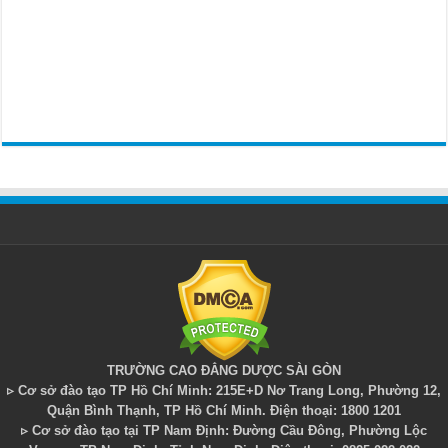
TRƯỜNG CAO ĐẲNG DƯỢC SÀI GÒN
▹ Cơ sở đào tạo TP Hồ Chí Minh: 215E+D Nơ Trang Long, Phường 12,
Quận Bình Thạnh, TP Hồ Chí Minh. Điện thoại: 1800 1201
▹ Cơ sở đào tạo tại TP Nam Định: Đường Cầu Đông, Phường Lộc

TASK DETAILS - Which lines in the listing above hold the word "Minh"? Show each of them.

OUTPUT FOR THIS TASK -
▹ Cơ sở đào tạo TP Hồ Chí Minh: 215E+D Nơ Trang Long, Phường 12,
Quận Bình Thạnh, TP Hồ Chí Minh. Điện thoại: 1800 1201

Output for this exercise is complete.